Excerpted data:
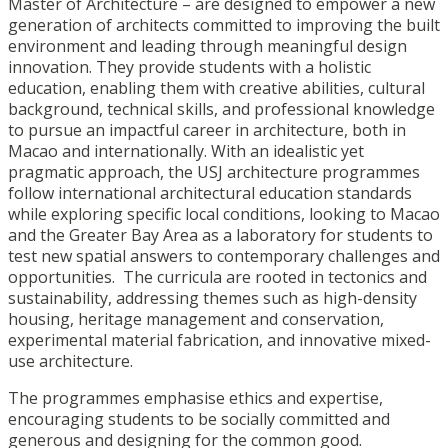
Master of Architecture – are designed to empower a new
generation of architects committed to improving the built
environment and leading through meaningful design
innovation. They provide students with a holistic
education, enabling them with creative abilities, cultural
background, technical skills, and professional knowledge
to pursue an impactful career in architecture, both in
Macao and internationally. With an idealistic yet
pragmatic approach, the USJ architecture programmes
follow international architectural education standards
while exploring specific local conditions, looking to Macao
and the Greater Bay Area as a laboratory for students to
test new spatial answers to contemporary challenges and
opportunities. The curricula are rooted in tectonics and
sustainability, addressing themes such as high-density
housing, heritage management and conservation,
experimental material fabrication, and innovative mixed-
use architecture.
The programmes emphasise ethics and expertise,
encouraging students to be socially committed and
generous and designing for the common good.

Work to complete: Please retype the data exactly. The pictures do not go in.

Expected answer:
Master of Architecture – are designed to empower a new
generation of architects committed to improving the built
environment and leading through meaningful design
innovation. They provide students with a holistic
education, enabling them with creative abilities, cultural
background, technical skills, and professional knowledge
to pursue an impactful career in architecture, both in
Macao and internationally. With an idealistic yet
pragmatic approach, the USJ architecture programmes
follow international architectural education standards
while exploring specific local conditions, looking to Macao
and the Greater Bay Area as a laboratory for students to
test new spatial answers to contemporary challenges and
opportunities. The curricula are rooted in tectonics and
sustainability, addressing themes such as high-density
housing, heritage management and conservation,
experimental material fabrication, and innovative mixed-
use architecture.
The programmes emphasise ethics and expertise,
encouraging students to be socially committed and
generous and designing for the common good.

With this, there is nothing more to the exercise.